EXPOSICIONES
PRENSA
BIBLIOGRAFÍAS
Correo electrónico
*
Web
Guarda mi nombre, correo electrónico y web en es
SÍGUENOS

...

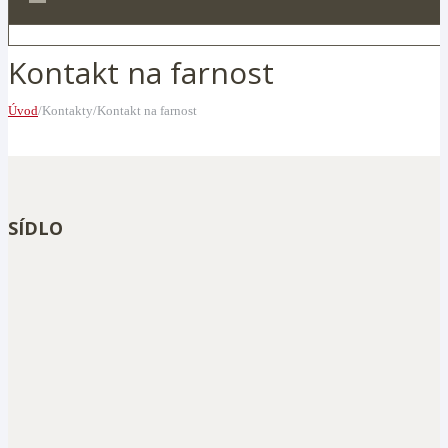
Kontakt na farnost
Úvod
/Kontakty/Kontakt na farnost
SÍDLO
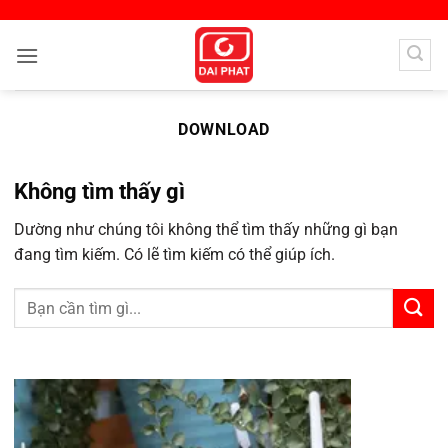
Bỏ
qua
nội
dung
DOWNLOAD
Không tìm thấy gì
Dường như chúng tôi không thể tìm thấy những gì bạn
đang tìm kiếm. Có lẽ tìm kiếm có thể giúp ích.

• _ASSIGNED TASK_:
Search the material above for the string "Kontakt", and copy every line in which it turns up.

• _RESULT_:
Kontakt na farnost
/Kontakty/Kontakt na farnost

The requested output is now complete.